Use sounddevice for mic capture, or send any audio file directly.

import sounddevice as sd
import scipy.io.wavfile as wav
import requests

# Record 15 seconds from microphone
fs = 16000
duration = 15
print("Speak now...")
audio = sd.rec(int(duration * fs), samplerate=fs, channels=1, dtype='int16')
sd.wait()
wav.write("sample.wav", fs, audio)

# Enroll via file upload
resp = requests.post(
    "https://api.vxid.dev/v1/subjects/enroll",
    headers={"X-API-Key": "vx_live_YOUR_KEY"},
    files={"audio": open("sample.wav", "rb")},
    data={"subject_id": "SUBJ-4821"},
)
print(resp.json())

# Or send any existing audio file (MP3, M4A, OGG — anything)
resp = requests.post(
    "https://api.vxid.dev/v1/subjects/verify",
    headers={"X-API-Key": "vx_live_YOUR_KEY"},
    files={"audio": open("call_recording.mp3", "rb")},
    data={"subject_id": "SUBJ-4821"},
)

Node.js

Use node-record-lpcm16 for mic capture, or send files with FormData.

import fs from 'fs';

// Send any audio file — format doesn't matter
const form = new FormData();
form.append('audio', fs.createReadStream('recording.webm'));
form.append('subject_id', 'SUBJ-4821');

const resp = await fetch('https://api.vxid.dev/v1/subjects/enroll', {
  method: 'POST',
  headers: { 'X-API-Key': 'vx_live_YOUR_KEY' },
  body: form,
});

// Or use base64 for browser-captured audio
const audioBuffer = fs.readFileSync('recording.webm');
const resp2 = await fetch('https://api.vxid.dev/v1/subjects/enroll/json', {
  method: 'POST',
  headers: {
    'X-API-Key': 'vx_live_YOUR_KEY',
    'Content-Type': 'application/json',
  },
  body: JSON.stringify({
    audio_base64: audioBuffer.toString('base64'),
    audio_format: 'webm',
    subject_id: 'SUBJ-4821',
  }),
});

Mobile (React Native / Expo)

iOS produces M4A/AAC, Android produces OGG or AMR. Send either — VXID handles both.

import { Audio } from 'expo-av';
import * as FileSystem from 'expo-file-system';

// Record audio
const recording = new Audio.Recording();
await recording.prepareToRecordAsync(
  Audio.RecordingOptionsPresets.HIGH_QUALITY
);
await recording.startAsync();

// ... wait for recording ...

await recording.stopAndUnloadAsync();
const uri = recording.getURI(); // file:///...recording.m4a

// Read as base64 and send
const base64 = await FileSystem.readAsStringAsync(uri, {
  encoding: FileSystem.EncodingType.Base64,
});

const resp = await fetch('https://api.vxid.dev/v1/subjects/enroll/json', {
  method: 'POST',
  headers: {
    'X-API-Key': 'vx_live_YOUR_KEY',
    'Content-Type': 'application/json',
  },
  body: JSON.stringify({
    audio_base64: base64,
    audio_format: 'm4a',  // iOS default; use 'ogg' for Android
    subject_id: 'SUBJ-4821',
  }),
});

Telephony (Twilio / Exotel)

Call recording APIs provide audio URLs.
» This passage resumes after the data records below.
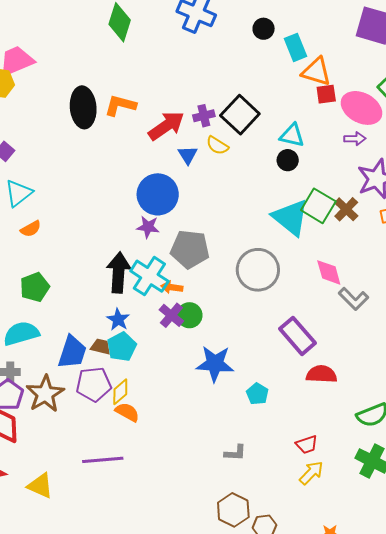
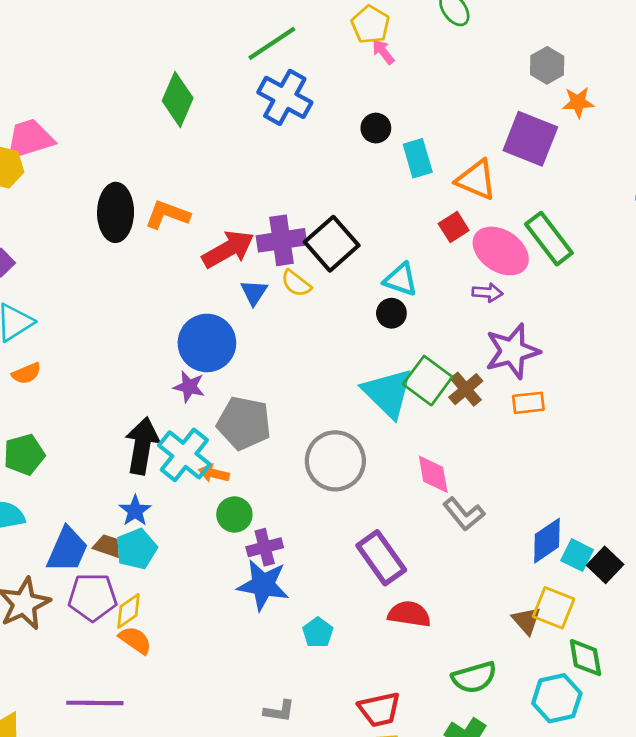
orange triangle: (316, 72) -> (476, 180), moved
red square: (326, 94) -> (454, 227), turned -30
purple cross: (204, 116) -> (282, 240), size x1.6
purple cross: (171, 315) -> (265, 547), moved, turned 30
red trapezoid: (307, 445) -> (379, 709), size x1.4

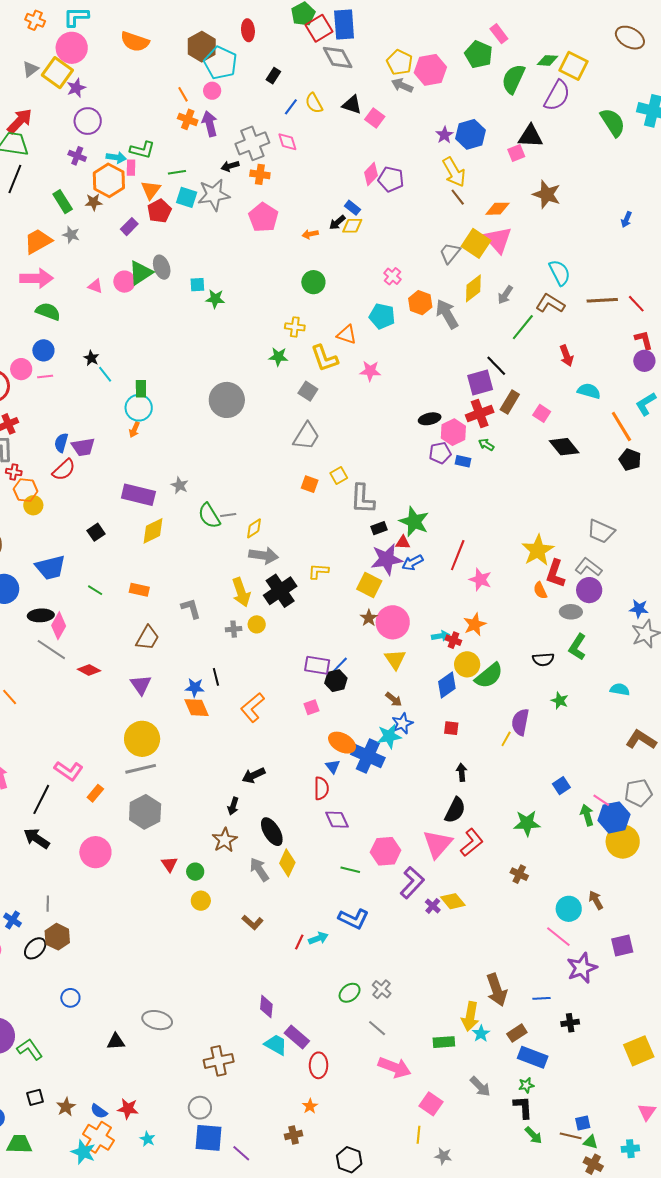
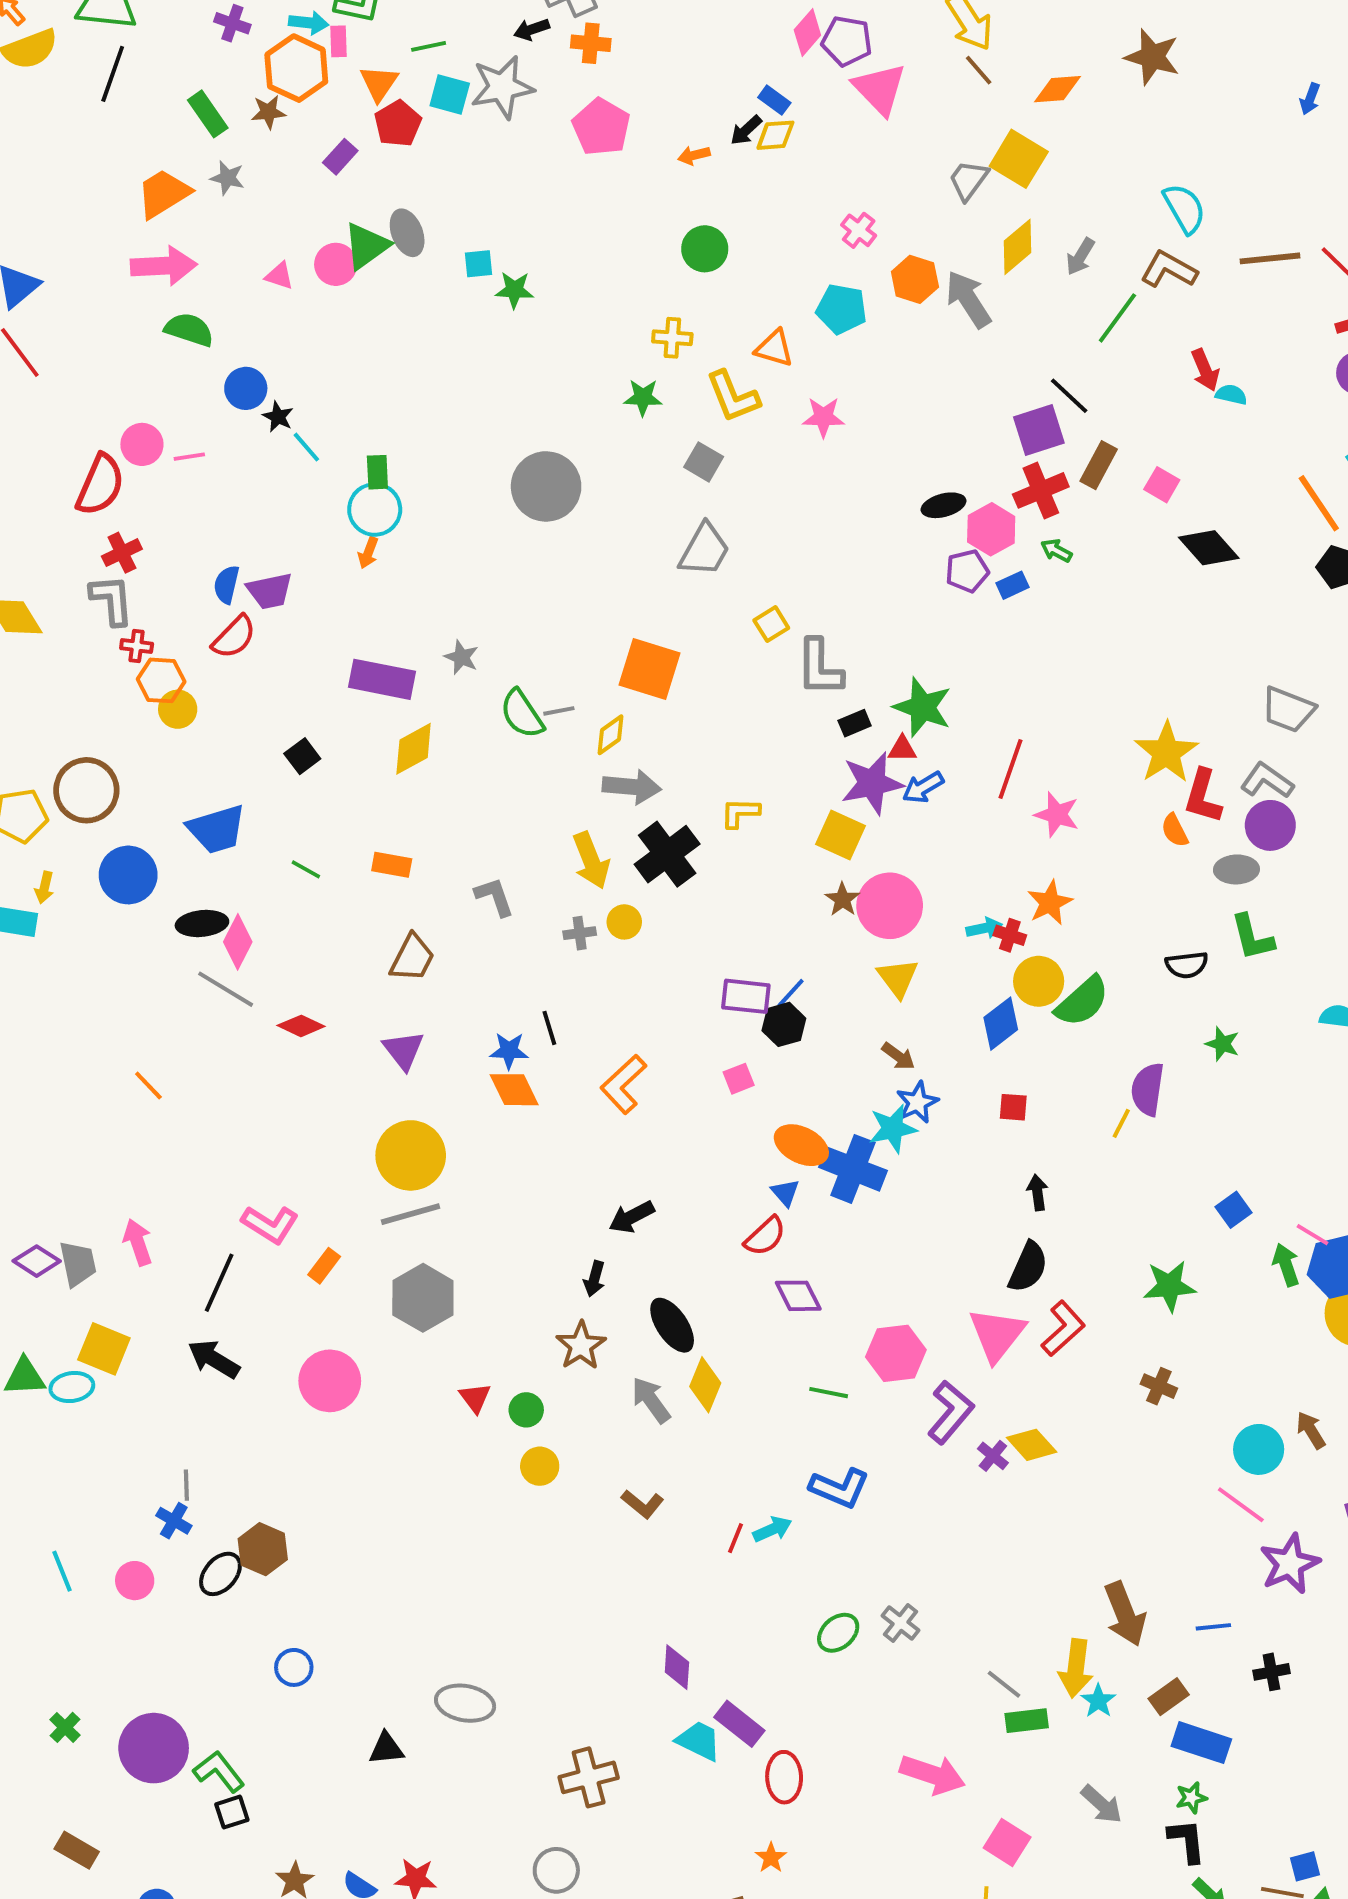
pink triangle: (498, 240) -> (880, 89), moved
blue circle: (43, 350) -> (246, 388), moved
cyan semicircle: (589, 391) -> (1231, 395), moved, size x0.7
blue rectangle: (463, 461) -> (1012, 585), turned -35
orange square: (310, 484) -> (650, 669), moved, size x1.8
green L-shape: (577, 647) -> (1252, 937), turned -44
red semicircle: (321, 788) -> (765, 1236), turned 50
gray line: (48, 904) -> (186, 1485), moved
gray line: (377, 1028) -> (1004, 1684), moved
black square: (35, 1097) -> (232, 1812), moved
Download and forward to VXID.

# Download Twilio recording and send to VXID
import requests

# Twilio provides recording URL
recording_url = "https://api.twilio.com/2010-04-01/Accounts/.../Recordings/RE.../Recording.mp3"
audio = requests.get(recording_url).content

# Send directly to VXID — MP3 works fine
resp = requests.post(
    "https://api.vxid.dev/v1/subjects/verify",
    headers={"X-API-Key": "vx_live_YOUR_KEY"},
    files={"audio": ("recording.mp3", audio, "audio/mpeg")},
    data={"subject_id": "SUBJ-4821"},
)

ℹ

Key principle: VXID converts everything server-side. Your integration code never needs to install FFmpeg, handle audio codecs, or worry about sample rates. Capture audio in whatever format your platform provides, send it to VXID, and receive the verdict.

Enroll a subject

Enroll a subject's voiceprint. Upload an audio sample (minimum 10 seconds) and your reference ID. Enrollment is free — you're only billed for verifications.
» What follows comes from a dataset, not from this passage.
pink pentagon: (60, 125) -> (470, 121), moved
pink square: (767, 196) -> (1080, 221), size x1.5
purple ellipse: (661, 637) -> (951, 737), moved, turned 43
Two endpoint variants — use whichever suits your platform:

Option A: File upload (multipart/form-data)

POST/v1/subjects/enroll

Best for: server-side integrations, CLI tools, file-based workflows.

Field	Type	Description
audio	file required	Any audio format: WAV, MP3, OGG, WebM, Opus, M4A, AAC, FLAC, AMR, CAF. Minimum 10 seconds.
subject_id	string required	Your unique reference ID. Max 255 chars.
subject_name	string optional	Display name for dashboards and reports.
context	JSON string optional	Industry-specific metadata. Stored and returned, never interpreted by VXID.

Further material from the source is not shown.